An der Platte liegt es wohl kaum, da dies ein USB Fehler ist. Es könnte der USB Port, das Kabel (wohl eher weniger), der USB root Hub oder der Controller sein. Versuch mal einnen anderen Port und Kabel.

----------

## mv

 *escor wrote:*   

> Es könnte der USB Port, das Kabel (wohl eher weniger), der USB root Hub oder der Controller sein. Versuch mal einnen anderen Port und Kabel.

  Wenn es unter Windows geht, kann es wohl an keinem dieser Dinge liegen; es ist dann wohl eher ein Treiber-Problem.

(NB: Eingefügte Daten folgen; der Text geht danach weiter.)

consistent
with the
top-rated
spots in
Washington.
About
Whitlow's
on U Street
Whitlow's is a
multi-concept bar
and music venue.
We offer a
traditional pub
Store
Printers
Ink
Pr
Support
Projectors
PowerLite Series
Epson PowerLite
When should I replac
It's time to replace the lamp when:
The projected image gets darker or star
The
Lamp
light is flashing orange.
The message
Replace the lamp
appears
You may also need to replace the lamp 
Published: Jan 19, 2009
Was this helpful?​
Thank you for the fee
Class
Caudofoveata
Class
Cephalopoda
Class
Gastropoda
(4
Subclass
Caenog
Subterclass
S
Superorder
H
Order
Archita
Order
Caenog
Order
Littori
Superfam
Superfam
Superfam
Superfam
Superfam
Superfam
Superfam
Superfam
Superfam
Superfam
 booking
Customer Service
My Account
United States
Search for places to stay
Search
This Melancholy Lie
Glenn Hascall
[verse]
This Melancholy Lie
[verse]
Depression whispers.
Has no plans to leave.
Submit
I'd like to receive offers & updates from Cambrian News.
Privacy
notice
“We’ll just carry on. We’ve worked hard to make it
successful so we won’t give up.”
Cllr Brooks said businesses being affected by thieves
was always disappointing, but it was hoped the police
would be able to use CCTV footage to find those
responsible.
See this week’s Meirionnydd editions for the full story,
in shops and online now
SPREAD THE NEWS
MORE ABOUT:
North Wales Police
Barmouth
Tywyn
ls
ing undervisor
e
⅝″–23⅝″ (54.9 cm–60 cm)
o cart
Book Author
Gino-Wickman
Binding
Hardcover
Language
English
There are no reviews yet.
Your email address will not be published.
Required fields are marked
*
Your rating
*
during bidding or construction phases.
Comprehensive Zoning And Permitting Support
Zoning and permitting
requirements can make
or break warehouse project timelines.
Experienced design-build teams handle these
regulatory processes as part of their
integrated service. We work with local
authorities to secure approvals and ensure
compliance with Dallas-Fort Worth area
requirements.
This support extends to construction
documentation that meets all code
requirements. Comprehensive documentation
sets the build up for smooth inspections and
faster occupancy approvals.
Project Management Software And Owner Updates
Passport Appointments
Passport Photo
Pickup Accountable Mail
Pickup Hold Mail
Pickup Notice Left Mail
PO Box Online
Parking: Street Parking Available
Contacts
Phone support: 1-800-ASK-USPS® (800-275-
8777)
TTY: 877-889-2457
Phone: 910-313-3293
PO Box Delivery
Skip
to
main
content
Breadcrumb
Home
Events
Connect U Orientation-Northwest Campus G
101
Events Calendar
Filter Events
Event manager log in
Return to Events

Aber nur weil USB in der Fehlermeldung auftaucht würde ich noch nicht unbedingt einen Plattendefekt ausschließen; bei Plattenproblemen mit sata-Platten meldet auch der Plattenkontroller auch oft irgendwelche IO-Fehler.

----------

## skydoom

also,

das Problem tritt auch unter Windows XP auf, anderer PC, anderes Kabel, immer dasselbe, etwa nach 80GB Daten...Also ist es ja wohl die Platte, nor?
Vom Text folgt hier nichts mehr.